@textile/threaddb
v0.2.4
Published
ThreadDB Javascript implementation
Downloads
97
Keywords
Readme
@textile/threaddb
An offline-first local db that syncs to the distributed web.
This project is pre-release, do not use it in production, breaking changes will still occur without notice.
Getting help
The Textile/Threads developers/community are active on Slack and Twitter (@textileio), join us there for news, discussions, questions, and status updates. Also, check out our blog for the latest posts and announcements.
If you think you've found a bug, please file a github issue. Take a look at our comprehensive contributor guide for details on how to get started.
Background
See this 5-minute project overview video to get a feel for the underlying project structure, and how we’re conceptualizing the new ThreadDB in Javascript.

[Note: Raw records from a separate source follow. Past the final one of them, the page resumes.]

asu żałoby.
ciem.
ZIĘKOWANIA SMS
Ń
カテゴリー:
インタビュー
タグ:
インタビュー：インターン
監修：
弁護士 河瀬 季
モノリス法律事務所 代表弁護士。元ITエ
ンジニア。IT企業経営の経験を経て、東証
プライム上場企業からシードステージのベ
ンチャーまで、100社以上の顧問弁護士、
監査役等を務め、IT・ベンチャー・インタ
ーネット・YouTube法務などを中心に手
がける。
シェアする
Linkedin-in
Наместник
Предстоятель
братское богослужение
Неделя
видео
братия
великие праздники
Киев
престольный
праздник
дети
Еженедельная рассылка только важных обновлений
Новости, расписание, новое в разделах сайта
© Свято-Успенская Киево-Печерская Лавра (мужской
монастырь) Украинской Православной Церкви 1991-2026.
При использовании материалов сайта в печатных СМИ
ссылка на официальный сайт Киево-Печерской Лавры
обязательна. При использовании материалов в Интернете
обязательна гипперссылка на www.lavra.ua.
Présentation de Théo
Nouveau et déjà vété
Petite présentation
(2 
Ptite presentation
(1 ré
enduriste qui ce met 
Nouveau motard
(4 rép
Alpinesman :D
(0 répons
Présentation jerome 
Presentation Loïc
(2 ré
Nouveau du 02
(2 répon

Let's start with some of the motivations around our new approach to ThreadDB, and our shift from "Threads the database" to "Threads the database syncing mechanism".
- Local first. The concept of offline-first or local-first software isn’t a new one. There are some great discussions (and summaries) of the ideas out there already, and we encourage you to take a look. User ownership of data, interoperability, collaboration, offline-capable, etc are all ideals we appreciate.

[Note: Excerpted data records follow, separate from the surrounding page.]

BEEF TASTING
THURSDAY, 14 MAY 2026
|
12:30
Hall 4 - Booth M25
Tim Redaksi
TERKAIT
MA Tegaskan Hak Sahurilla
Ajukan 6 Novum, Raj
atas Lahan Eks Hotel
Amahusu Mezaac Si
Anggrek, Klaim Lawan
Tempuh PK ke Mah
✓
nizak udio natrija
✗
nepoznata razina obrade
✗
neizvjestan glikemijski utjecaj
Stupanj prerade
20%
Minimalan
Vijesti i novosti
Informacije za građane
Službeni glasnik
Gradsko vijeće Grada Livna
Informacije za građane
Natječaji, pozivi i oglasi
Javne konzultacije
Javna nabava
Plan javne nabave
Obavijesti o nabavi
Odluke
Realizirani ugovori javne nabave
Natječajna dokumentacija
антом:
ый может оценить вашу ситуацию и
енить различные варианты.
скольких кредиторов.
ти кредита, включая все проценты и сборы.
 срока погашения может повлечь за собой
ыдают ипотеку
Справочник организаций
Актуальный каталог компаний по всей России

- Usability. This one doesn’t get discussed as much in the context of offline-first software, but it is actually way easier to test and develop apps that don’t actually require real-time access to any remote services. As you’ll see in some of our demo videos below, you can spend a good chunk of time testing, validating, and breaking things before you even touch a “live” remote API. This means less garbage data while developing, while at the same time leveraging and testing against the real APIs you’ll encounter once you move to production.
- Flexibility. Why should a developer looking to leverage Threads in their workflow have to migrate to a new database implementation, when there are already lots of great databases out there? Wouldn’t it be great if you could just use the right database for the job, and then simply have that database sync to web3 automatically? We think so, and this is part of what we are exploring with this release of ThreadDB.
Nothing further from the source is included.